Whoever becomes President-elect Donald Trump’s secretary of education will face the heavy task of undoing the damage that four years of President Joe Biden has wrought on K-12 education.

Trump was elected in no small part because he promised to address concerns that parents have with the regulatory agenda that Biden and the Democratic Party have imposed upon public and private schools alike. Instead of empowering students and families for success, the administration has sold them out to teachers unions and special interest groups keen on enacting an agenda of far-left culture wars.

For the new Trump administration, maximizing parental rights and local control of education must be its lodestar. And with a mandate to govern, previous policy goals that once seemed far out of reach can and should be enacted. And that begins with school choice.

With unified control of Congress, Trump and Republicans must wield the mandate that was delivered to them and finally enact a tax credit scholarship program to make school choice a reality in all 50 states.
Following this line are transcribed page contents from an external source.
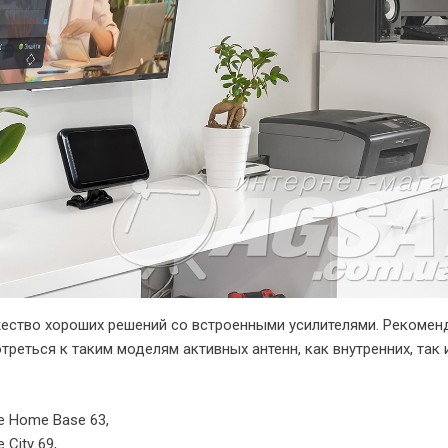
ество хороших решений со встроенными усилителями. Рекомен
треться к таким моделям активных антенн, как внутренних, так 
 Home Base 63,
 City 69,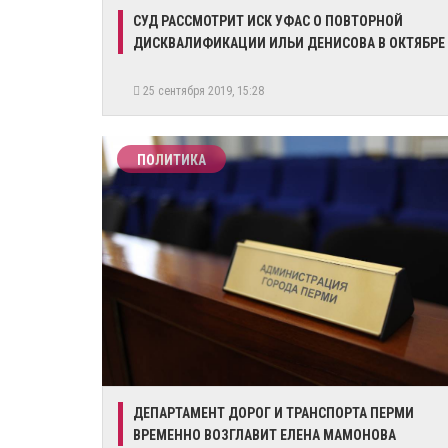
​СУД РАССМОТРИТ ИСК УФАС О ПОВТОРНОЙ
ДИСКВАЛИФИКАЦИИ ИЛЬИ ДЕНИСОВА В ОКТЯБРЕ
25 сентября 2019, 15:28
ПОЛИТИКА
ДЕПАРТАМЕНТ ДОРОГ И ТРАНСПОРТА ПЕРМИ
ВРЕМЕННО ВОЗГЛАВИТ ЕЛЕНА МАМОНОВА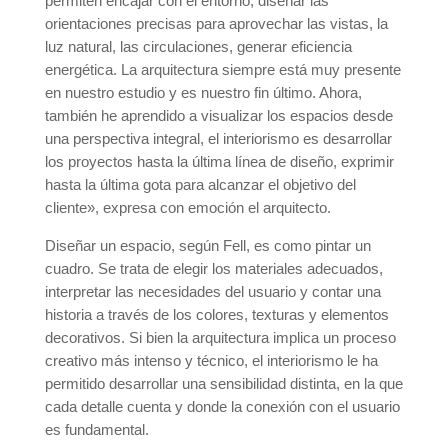
permiten encajar con el entorno, diseñar las
orientaciones precisas para aprovechar las vistas, la
luz natural, las circulaciones, generar eficiencia
energética. La arquitectura siempre está muy presente
en nuestro estudio y es nuestro fin último. Ahora,
también he aprendido a visualizar los espacios desde
una perspectiva integral, el interiorismo es desarrollar
los proyectos hasta la última línea de diseño, exprimir
hasta la última gota para alcanzar el objetivo del
cliente», expresa con emoción el arquitecto.
Diseñar un espacio, según Fell, es como pintar un
cuadro. Se trata de elegir los materiales adecuados,
interpretar las necesidades del usuario y contar una
historia a través de los colores, texturas y elementos
decorativos. Si bien la arquitectura implica un proceso
creativo más intenso y técnico, el interiorismo le ha
permitido desarrollar una sensibilidad distinta, en la que
cada detalle cuenta y donde la conexión con el usuario
es fundamental.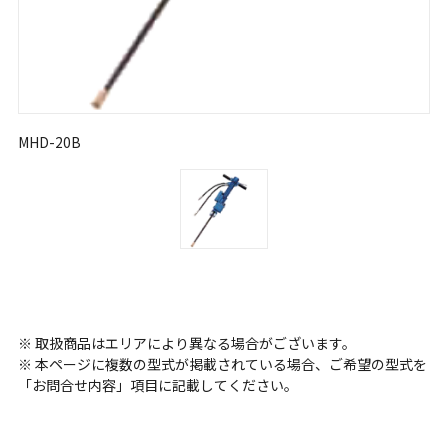
MHD-20B
※ 取扱商品はエリアにより異なる場合がございます。
※ 本ページに複数の型式が掲載されている場合、ご希望の型式を
「お問合せ内容」項目に記載してください。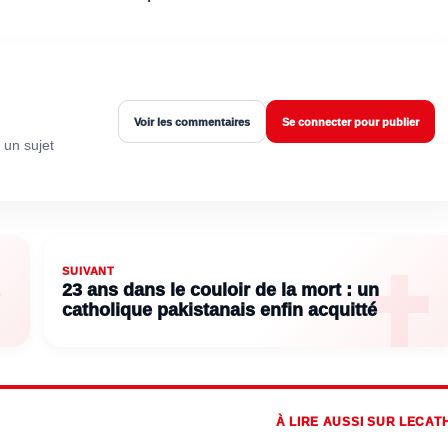
Voir les commentaires
Se connecter pour publier
 un sujet
SUIVANT
23 ans dans le couloir de la mort : un
catholique pakistanais enfin acquitté
À LIRE AUSSI SUR LECAT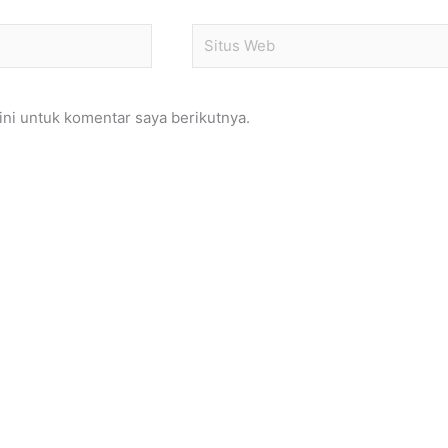
Situs
Web
ni untuk komentar saya berikutnya.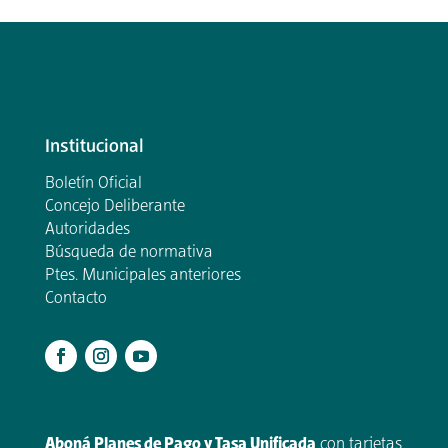
Institucional
Boletín Oficial
Concejo Deliberante
Autoridades
Búsqueda de normativa
Ptes. Municipales anteriores
Contacto
.
Aboná Planes de Pago y Tasa Unificada
con tarjetas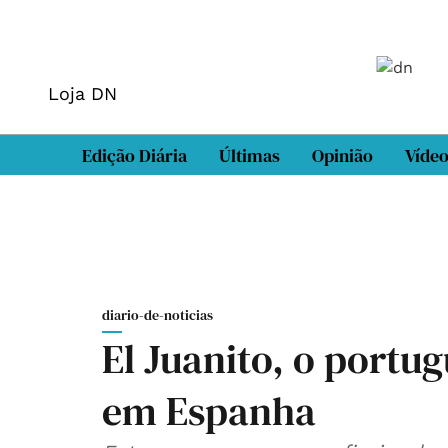
Loja DN
Edição Diária
Últimas
Opinião
Víde
diario-de-noticias
El Juanito, o portu
em Espanha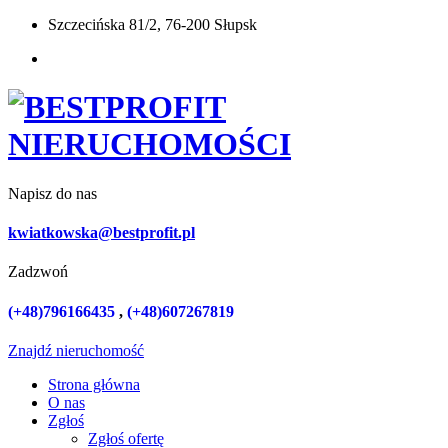
Szczecińska 81/2, 76-200 Słupsk
Napisz do nas
kwiatkowska@bestprofit.pl
Zadzwoń
(+48)796166435
,
(+48)607267819
Znajdź nieruchomość
Strona główna
O nas
Zgłoś
Zgłoś ofertę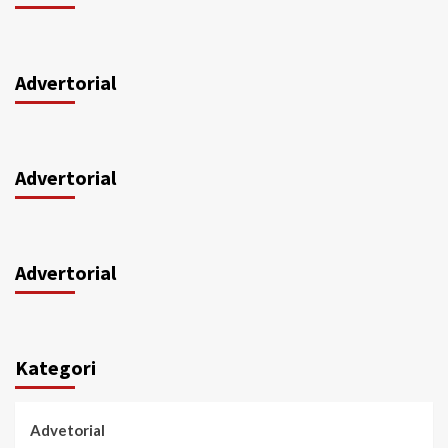
Advertorial
Advertorial
Advertorial
Kategori
Advetorial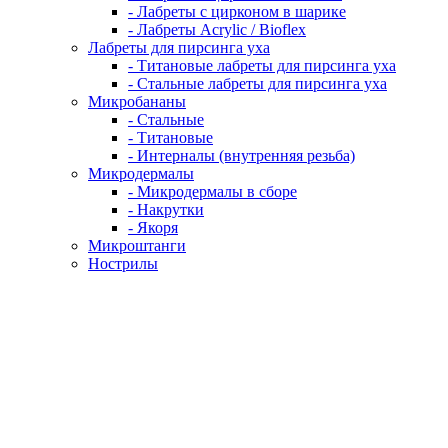
- Лабреты с цирконом в шарике
- Лабреты Acrylic / Bioflex
Лабреты для пирсинга уха
- Титановые лабреты для пирсинга уха
- Стальные лабреты для пирсинга уха
Микробананы
- Стальные
- Титановые
- Интерналы (внутренняя резьба)
Микродермалы
- Микродермалы в сборе
- Накрутки
- Якоря
Микроштанги
Нострилы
This program can be attached to the renewal of the Trump tax cuts and passed through budget reconciliation. There is absolutely no reason why a Republican trifecta cannot pass it into law.

The impact of a universal school choice program will provide an enormous and early legislative win for Trump and the Republican Party. No policy the Department of Education can enact will be more transformative to K-12 education. Polling has consistently shown that a supermajority of voters support school choice programs, meaning once it is signed into law, it will be extremely difficult for even a Democratic-controlled Congress to repeal it without facing the wrath of the voters.